A glance look into the restructuring plan will lead general Indonesians to a conclusion that the move is technically OK and will not have a shocking or significant impact on the overall policy, particularly related to the State Budget, as it will affect only nine of the total 43 Korems across the country.
But in reality, the ongoing restructuring process is not as simple as it looks. The Army was the third and final force within the TNI’s tripartite forces that selectively elevated the ranks of commanders whose scope and responsibilities were on par with those of a Korem commander. At least one Navy base in Papua and an Air Force base, also in Papua, have been led by a one-star Navy admiral and an Air Force one-star general, respectively.
Such limited information on the new restructuring process has obviously led to speculation that the Army did not want to lose face and remain one step behind the other two forces, and that the process would not stop at the nine Korems, but would continue with the remaining 34 Korems. Once all of the Army’s Korems are restructured, it is very likely that the Navy and the Air Force will follow suit.
If that is the case, the limited restructuring scheme within the Army — and the Navy and the Air Force — will spiral beyond its initial small scale and will trigger an overall restructuring of the TNI. This will in turn lead to an expansion of military units nationwide, including supporting personnel and equipment, and costs to the State Budget.
In principle, there is nothing wrong with the TNI’s, or currently the Army’s, restructuring process, especially when understood in the context of needing to adapt to the increasing size of the population and new administrative regions (provinces as well as municipalities and regencies) as well as new global challenges that require better organisation. Everything changes and develops in time, including the country’s military. The only problem is that the general public has limited knowledge of or even access to information on the new policy.

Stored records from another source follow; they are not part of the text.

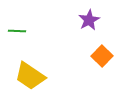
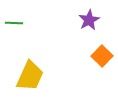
green line: moved 3 px left, 8 px up
yellow trapezoid: rotated 100 degrees counterclockwise
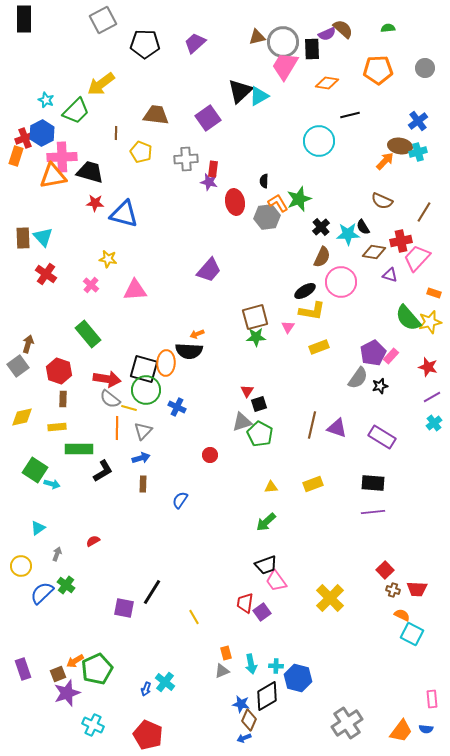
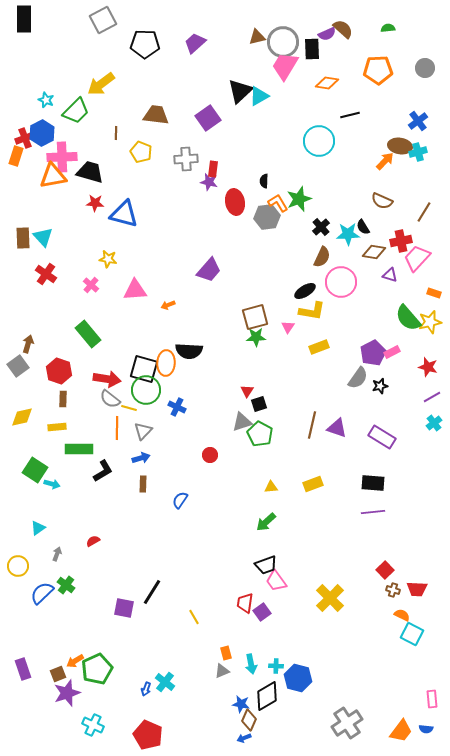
orange arrow at (197, 334): moved 29 px left, 29 px up
pink rectangle at (391, 356): moved 1 px right, 4 px up; rotated 21 degrees clockwise
yellow circle at (21, 566): moved 3 px left
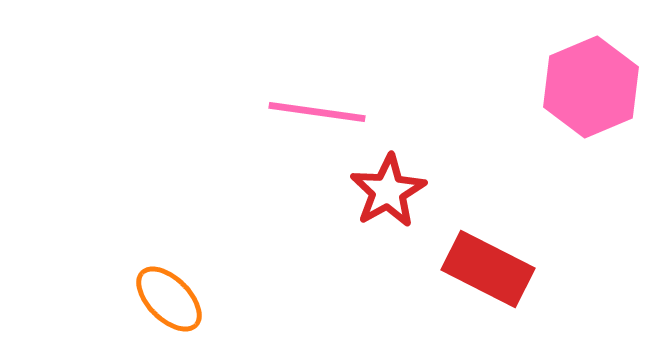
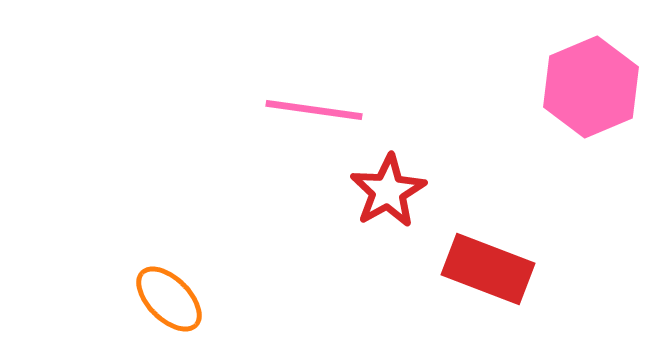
pink line: moved 3 px left, 2 px up
red rectangle: rotated 6 degrees counterclockwise
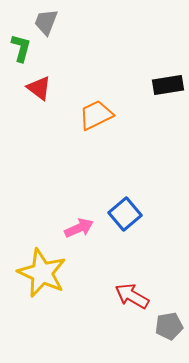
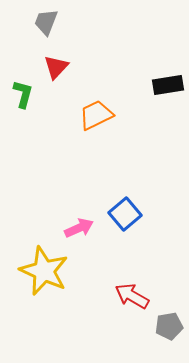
green L-shape: moved 2 px right, 46 px down
red triangle: moved 17 px right, 21 px up; rotated 36 degrees clockwise
yellow star: moved 2 px right, 2 px up
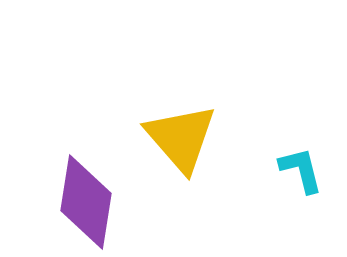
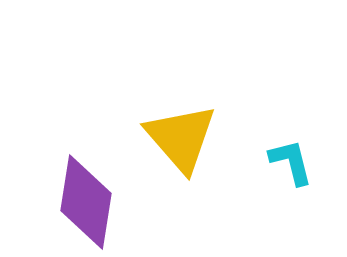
cyan L-shape: moved 10 px left, 8 px up
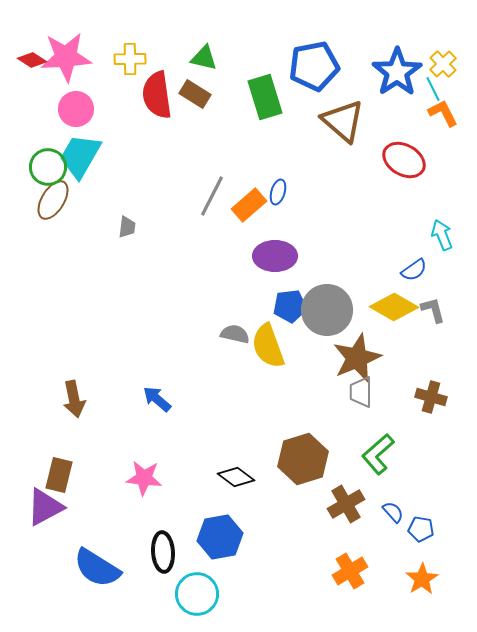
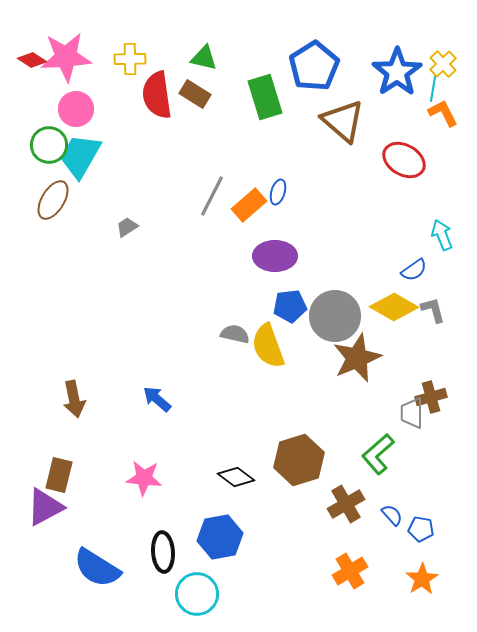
blue pentagon at (314, 66): rotated 21 degrees counterclockwise
cyan line at (433, 89): rotated 35 degrees clockwise
green circle at (48, 167): moved 1 px right, 22 px up
gray trapezoid at (127, 227): rotated 130 degrees counterclockwise
gray circle at (327, 310): moved 8 px right, 6 px down
gray trapezoid at (361, 392): moved 51 px right, 21 px down
brown cross at (431, 397): rotated 32 degrees counterclockwise
brown hexagon at (303, 459): moved 4 px left, 1 px down
blue semicircle at (393, 512): moved 1 px left, 3 px down
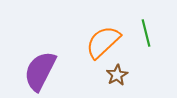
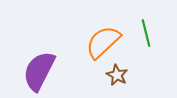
purple semicircle: moved 1 px left
brown star: rotated 15 degrees counterclockwise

It should also be remembered that expanding the military’s structure and organisation is only one element of a complex and interrelated development program within the country — meaning that any military buildup or expansion program should also consider the larger context of the country’s development.
Problems in the country’s border areas, for example, include poor or minimal access to infrastructure such as roads, markets and hospitals — essential elements for remote regions, especially for those that border a more prosperous region of a neighbouring country.
What has been happening in our border regions is that our citizens have to cross the border in order to meet their basic needs for food and other commodities, a condition that is not conducive for the unity and integrity of an archipelagic nation like Indonesia, where the fruits of development have yet to equally reach the all regions.
In these cases, priority should be put on developing border regions, rather than hastily pursuing strong military presence in the absence of critically needed infrastructure. The key word is priority.